Two dimensions of academic success: a Learning Analytics study of Grade Point Average and credit accumulation in an online university
摘要
This study explores the relationship between academic performance and study progression among first-year students enrolled at the Italian IUL Telematic University during the 2023/2024 academic year. Drawing on the methodological framework of Learning Analytics, the research focuses on two pivotal indicators of academic success: Grade Point Average, representing the quality of students’ academic outcomes, and credit accumulation, reflecting the speed at which students’ progress through their courses. Taken together, these two variables offer a comprehensive measure of academic success, combining both effectiveness and efficiency in higher education trajectories.
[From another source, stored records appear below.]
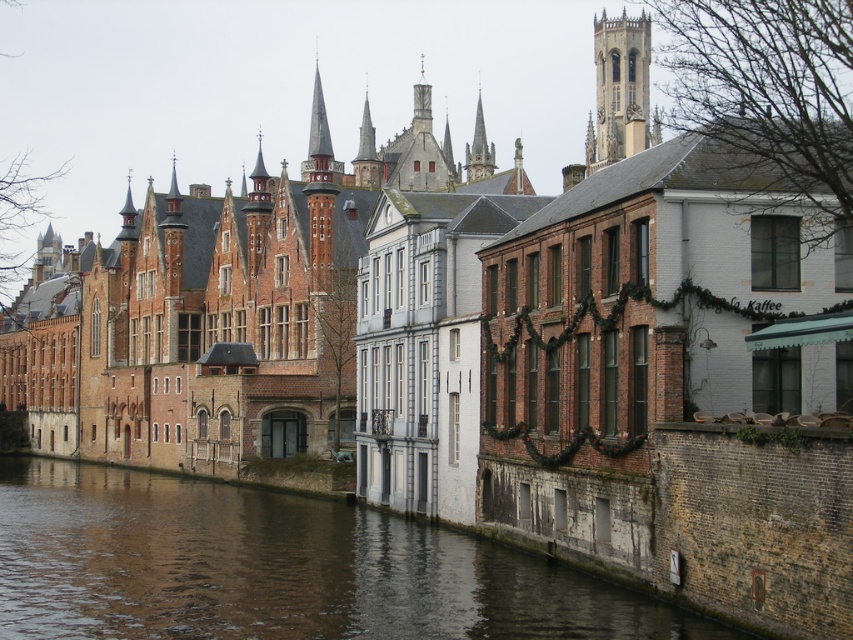 Question: In this image, where is stone clock tower at upper right located relative to gray stone tower at center?

Choices:
 (A) right
 (B) left

Answer: (A)

Question: Does stone clock tower at upper right have a larger size compared to gray stone tower at center?

Choices:
 (A) no
 (B) yes

Answer: (B)

Question: Which point is farther to the camera?

Choices:
 (A) gray stone tower at center
 (B) smooth gray stone spire at center
 (C) brown brick wall at lower right
 (D) stone clock tower at upper right

Answer: (B)

Question: Does stone clock tower at upper right have a lesser width compared to gray stone tower at center?

Choices:
 (A) no
 (B) yes

Answer: (A)

Question: Which point is closer to the camera taking this photo?

Choices:
 (A) (473, 564)
 (B) (622, 29)
 (C) (477, 150)

Answer: (A)

Question: Which point appears farthest from the camera in this image?

Choices:
 (A) (567, 579)
 (B) (408, 188)
 (C) (473, 156)
 (D) (643, 45)

Answer: (D) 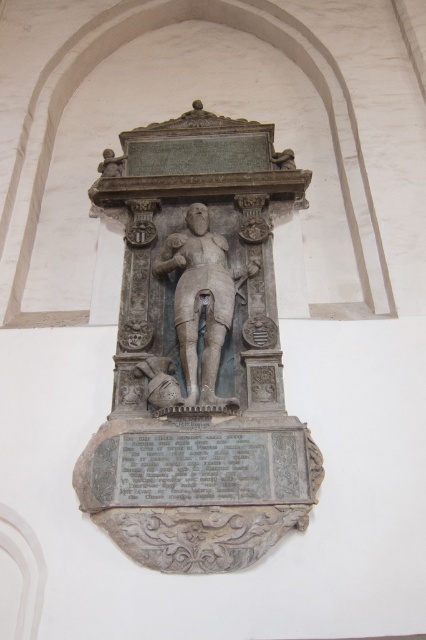 Which is in front, point (123, 435) or point (213, 308)?

Point (123, 435) is more forward.

Can you confirm if gray stone statue at center is positioned to the left of stone statue at center?

Yes, gray stone statue at center is to the left of stone statue at center.

Who is more distant from viewer, (143, 337) or (175, 300)?

The point (175, 300) is behind.

You are a GUI agent. You are given a task and a screenshot of the screen. Output one action in this format:
    pyautogui.click(x=<x>, y=<y>)
    Task: Click on the gray stone statue at center
    This screenshot has width=426, height=640.
    Given the screenshot: What is the action you would take?
    198,352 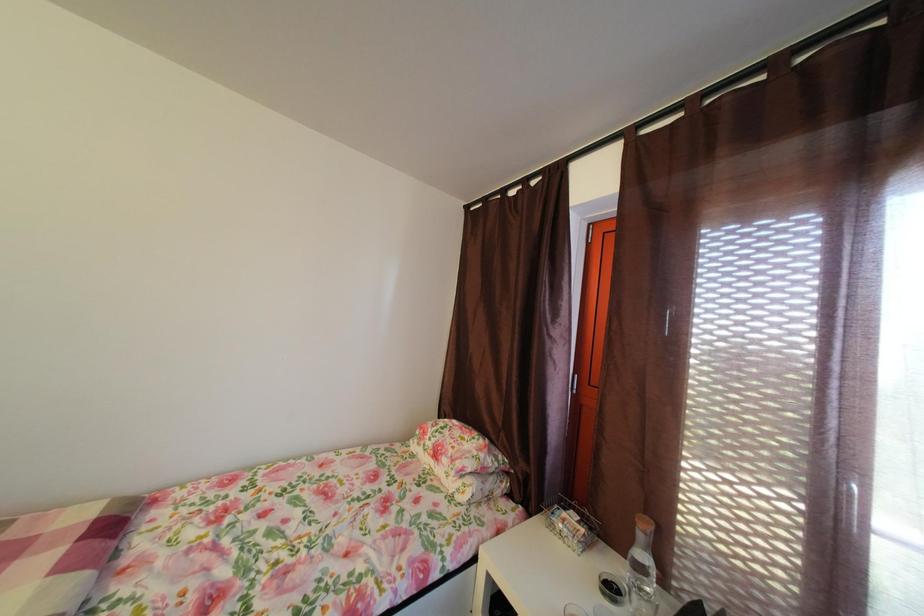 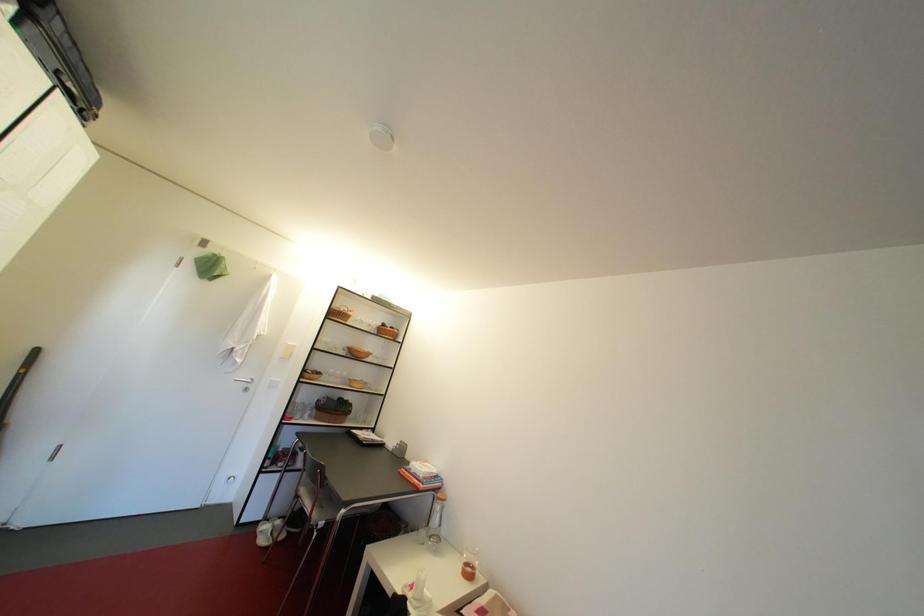 Consider the image. The images are taken continuously from a first-person perspective. In which direction is your viewpoint rotating?

The camera rotated toward left-up. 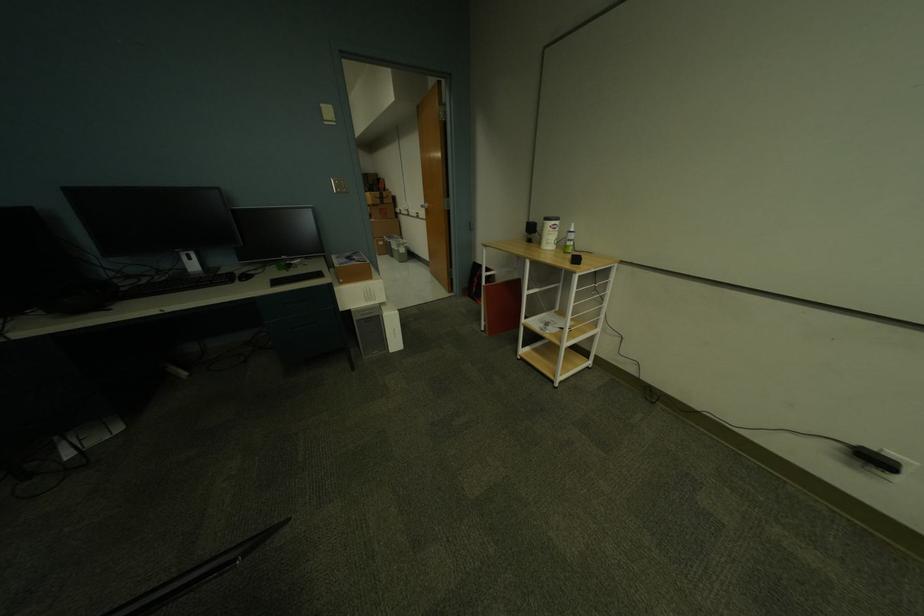 This screenshot has height=616, width=924. Describe the element at coordinates (569, 240) in the screenshot. I see `a spray bottle nozzle` at that location. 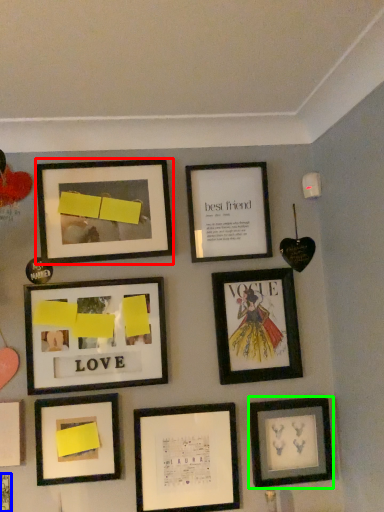 Question: Estimate the real-world distances between objects in this image. Which object is farther from picture frame (highlighted by a red box), picture frame (highlighted by a blue box) or picture frame (highlighted by a green box)?

Choices:
 (A) picture frame
 (B) picture frame

Answer: (A) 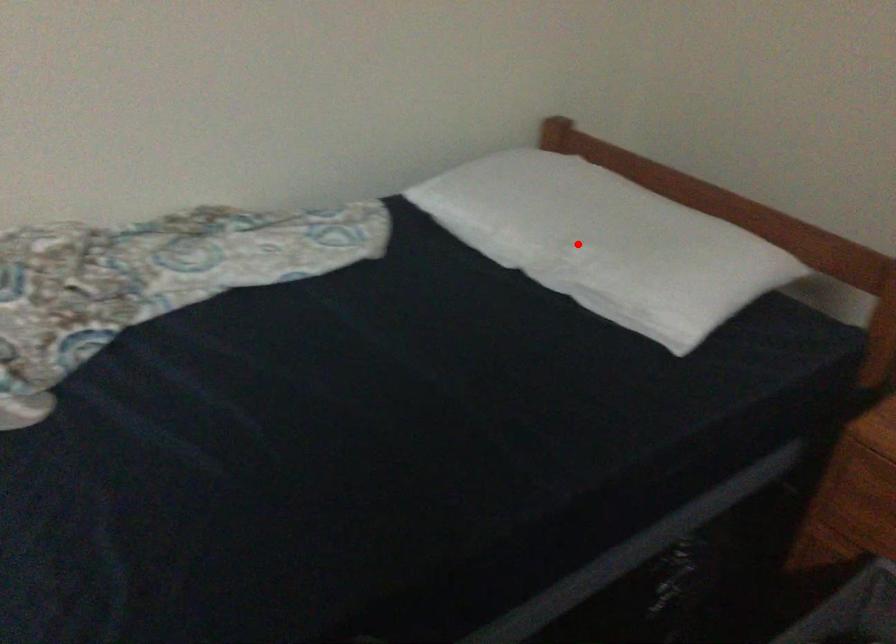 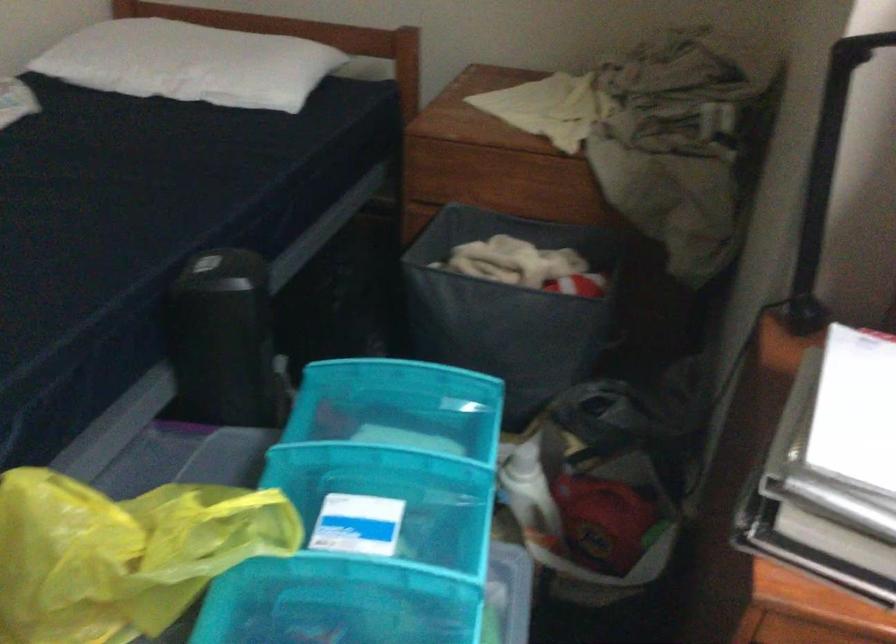 Question: I am providing you with two images of the same scene from different viewpoints. A red point is shown in image1. For the corresponding object point in image2, is it positioned nearer or farther from the camera?

Choices:
 (A) Nearer
 (B) Farther

Answer: (B) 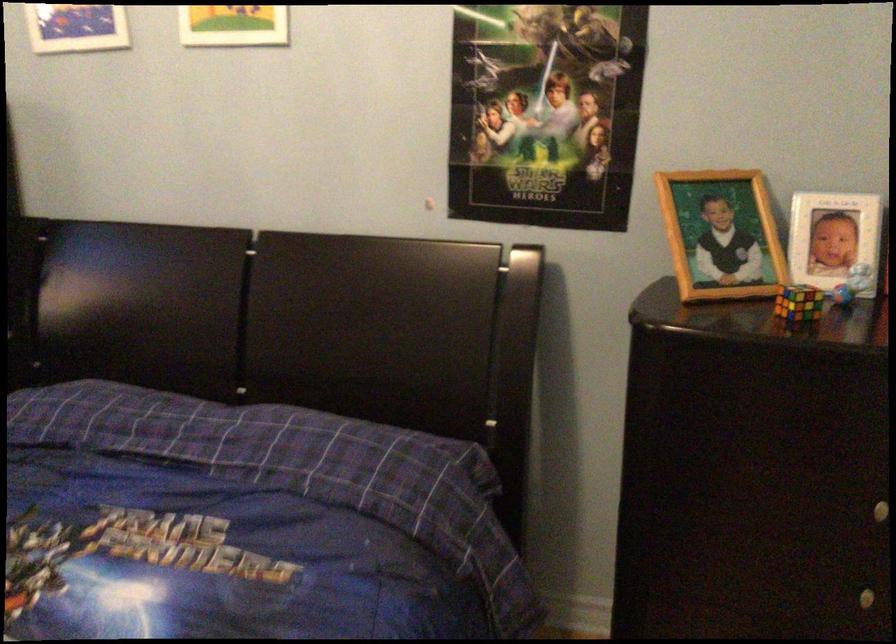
The analysis employs a two-part model: a logistic regression to account for students who earned zero credits, followed by a Quantile Regression Coefficients Modeling approach for count data to examine the distributional characteristics of credit accumulation. In parallel, a Bayesian quantile regression model with Laplace priors is applied to study the variation in Grade Point Average. To assess the association between high academic achievement and rapid progression, both variables are transformed into binary outcomes and analyzed through a bivariate logistic regression model. The results show the value of Grade Point Average and credit accumulation as complementary indicators of academic success. Furthermore, the study highlights how Learning Analytics can be effectively leveraged to identify at-risk students early and to inform the design of personalized educational interventions, particularly in the context of online and distance learning environments.